# Disney Mansion behind the scenes



## Sickie Ickie (Jun 20, 2006)

A cool video showing behind the scenes of the Disney Mansion. Dig the cam-system used! Who said we need to be hi-tek?

Also, at the end, dig Donny Osmond and his brothers!


----------



## scream1973 (Dec 23, 2007)

thats pretty cool.. gotta love the hairdoos


----------



## RoxyBlue (Oct 6, 2008)

...and that tongue-in-cheek narration, too!

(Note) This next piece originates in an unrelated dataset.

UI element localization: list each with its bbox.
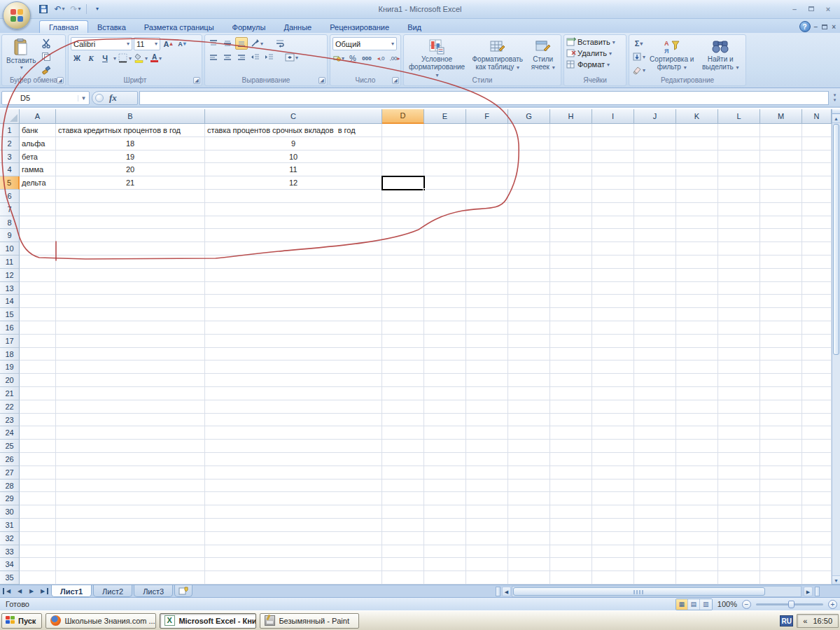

This is the kind of stuff that had us totally enthralled as kids ('how did they DO that?!?"), and, dated though it may be, is still fun to watch. And who wouldn't love to grow up to be an Imagineer?


----------



## Fiend4Halloween (Aug 28, 2008)

Great vid, thanks for posting.


----------



## Scary Godmother (Oct 13, 2007)

Thanks for posting that one! I was glad to see at the end that I was right in thinking that I was listening to the young Kurt Russell all through that thing. He was and is still one of my favorite actors, right from those young days when all he did was Disney stuff, and he is still just as cute as ever! Can't really say the same for Donny Osmond though, LOL.


----------



## Mr_Chicken (Nov 26, 2008)

Nice. Not many secrets given away there, but some good behind the scenes shots.
Thanks!


----------



## Dr Morbius (Sep 21, 2004)

None of the characters are animated that way anymore. They ditched cams for digital control a long time ago. Interesting though, despite the cheesy script.

Well, I just HAD to post part two...the cheesy script continues!! Isn't this just "wild"?


----------